*What you will do*
Look through the material below and return every line that contains "traitement".

*Material for this task*
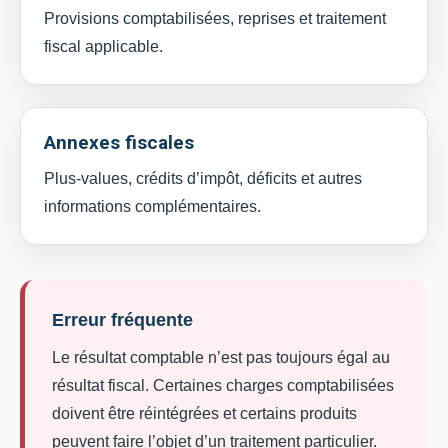
Provisions comptabilisées, reprises et traitement
fiscal applicable.
Annexes fiscales
Plus-values, crédits d’impôt, déficits et autres
informations complémentaires.
Erreur fréquente
Le résultat comptable n’est pas toujours égal au
résultat fiscal. Certaines charges comptabilisées
doivent être réintégrées et certains produits
peuvent faire l’objet d’un traitement particulier.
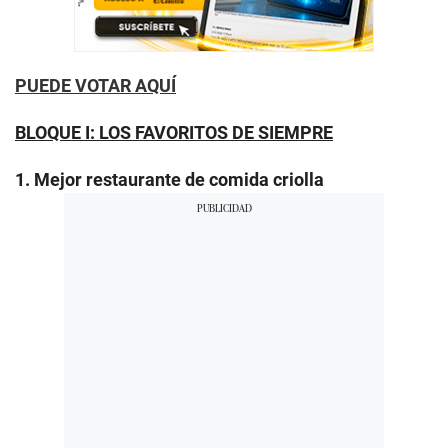
PUEDE VOTAR AQUÍ
BLOQUE I: LOS FAVORITOS DE SIEMPRE
1. Mejor restaurante de comida criolla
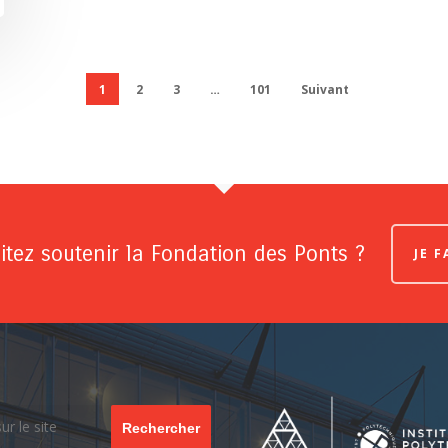
1
2
3
…
101
Suivant
tez soutenir la Fondation des Ponts ?
JE 
Rechercher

*Worked solution*
Provisions comptabilisées, reprises et traitement
peuvent faire l’objet d’un traitement particulier.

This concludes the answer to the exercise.